Being a dioecious plant it produces male and female flowers on separate trees. The flowers are greenish white, little and many on one long spike. The fruit is green and is clustered in a bunch together, I see both flowers and fruits on the tree at this time (November). To date I have not myself seen the seeds but believe that they are brown, small and glossy. I shall be on the look out for them just to find out.
I learnt that extracts of the Ombu have Antifungal potencies which would probably make it interesting to Naturopaths or to pharmaceuticals.
Some of its uses are:
• Fodder – leaves are used as fodder in time of drought.
• Medicine – infusion of leaves has been used as a laxative, but don’t take my word for it please.
• Hot drink – locally the leaves may be used as a hot drink. (I am not planning to try it out myself not being sure of what the result will be).
• Soapy juice – containing salts of lime and potash.
• Shade in regions where other trees won’t grow – in the pampas it is the only tree that will naturally grow and provide shelter.
• Bonsais – something I did not know is that it is an ideal tree to grow as a bonsai, nice to know!
• Dyes – juice extracted from the berries can be used as a source of dyes.
• Berries – apparently the berries are eaten by birds as they are not affected by the toxin as the seeds contained within the berries passes through the bird intact.
I also read that in South Africa Ombu is treated as an invasive plant, possible because it grows so rapidly. Here in Gozo there is more and more emphasis on the growing of indigenous trees and plants, and eradicating to an extent the growth of invasive plants and trees. This is, of course, a tendency all over Europe these days. I am not sure at which time the Ombu tree was introduced in the Maltese islands and why, I wonder if it was introduced because of the high temperatures in the summer months, the drought some years, and the lack of tree cover in general.

One of the beautiful and typical specimen of Phytolacca dioica L.

I hope you enjoyed this little bit of information on the beautiful and interesting Ombu tree which in fact is not a tree at all.
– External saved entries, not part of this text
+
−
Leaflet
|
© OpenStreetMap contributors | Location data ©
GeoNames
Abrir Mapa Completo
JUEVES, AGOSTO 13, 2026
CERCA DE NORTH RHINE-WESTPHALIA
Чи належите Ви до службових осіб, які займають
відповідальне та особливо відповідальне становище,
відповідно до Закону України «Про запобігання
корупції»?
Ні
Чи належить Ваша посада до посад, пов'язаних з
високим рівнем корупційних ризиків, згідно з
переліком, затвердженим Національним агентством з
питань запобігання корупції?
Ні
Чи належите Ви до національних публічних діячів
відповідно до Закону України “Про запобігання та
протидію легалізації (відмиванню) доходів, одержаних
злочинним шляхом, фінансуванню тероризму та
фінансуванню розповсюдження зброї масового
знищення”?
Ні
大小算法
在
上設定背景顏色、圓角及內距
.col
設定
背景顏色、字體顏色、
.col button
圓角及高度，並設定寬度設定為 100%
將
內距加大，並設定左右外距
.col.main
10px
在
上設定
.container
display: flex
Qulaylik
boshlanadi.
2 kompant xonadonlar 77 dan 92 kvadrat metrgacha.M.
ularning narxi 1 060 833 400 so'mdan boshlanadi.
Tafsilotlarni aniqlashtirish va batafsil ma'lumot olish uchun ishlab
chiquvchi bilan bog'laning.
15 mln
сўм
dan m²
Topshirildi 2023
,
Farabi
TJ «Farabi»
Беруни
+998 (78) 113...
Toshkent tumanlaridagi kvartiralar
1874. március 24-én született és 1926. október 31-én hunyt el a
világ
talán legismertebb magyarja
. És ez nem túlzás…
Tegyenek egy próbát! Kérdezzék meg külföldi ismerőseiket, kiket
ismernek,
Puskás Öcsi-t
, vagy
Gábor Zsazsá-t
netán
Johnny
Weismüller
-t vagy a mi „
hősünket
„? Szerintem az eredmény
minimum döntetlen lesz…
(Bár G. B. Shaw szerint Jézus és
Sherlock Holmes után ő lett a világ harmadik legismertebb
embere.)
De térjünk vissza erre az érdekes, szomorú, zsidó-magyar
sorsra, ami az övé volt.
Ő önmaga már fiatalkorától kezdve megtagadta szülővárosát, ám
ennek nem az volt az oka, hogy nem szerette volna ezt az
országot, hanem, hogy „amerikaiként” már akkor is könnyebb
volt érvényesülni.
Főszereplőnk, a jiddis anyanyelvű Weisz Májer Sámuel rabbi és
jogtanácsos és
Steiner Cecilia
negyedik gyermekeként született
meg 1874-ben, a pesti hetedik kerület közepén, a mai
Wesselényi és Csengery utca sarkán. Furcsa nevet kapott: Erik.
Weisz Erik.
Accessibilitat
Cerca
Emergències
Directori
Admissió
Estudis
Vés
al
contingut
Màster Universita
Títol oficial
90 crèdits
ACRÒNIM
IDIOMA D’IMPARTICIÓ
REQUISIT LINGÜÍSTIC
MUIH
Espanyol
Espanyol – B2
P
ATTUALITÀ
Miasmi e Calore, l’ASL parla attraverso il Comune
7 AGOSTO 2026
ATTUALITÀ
I for one will enjoy twice as much when I am passing these trees in the knowledge of all its good uses.
And finally what I would like to know but could not readily find an answer to is whether the water stored inside the Ombu tree’s large trunk can be used in case of water shortage by cattle or people, or is it already juice in which case it is toxic? I would say, it is juice and it is toxic so it cannot be used. If anyone can shed more light on this please do.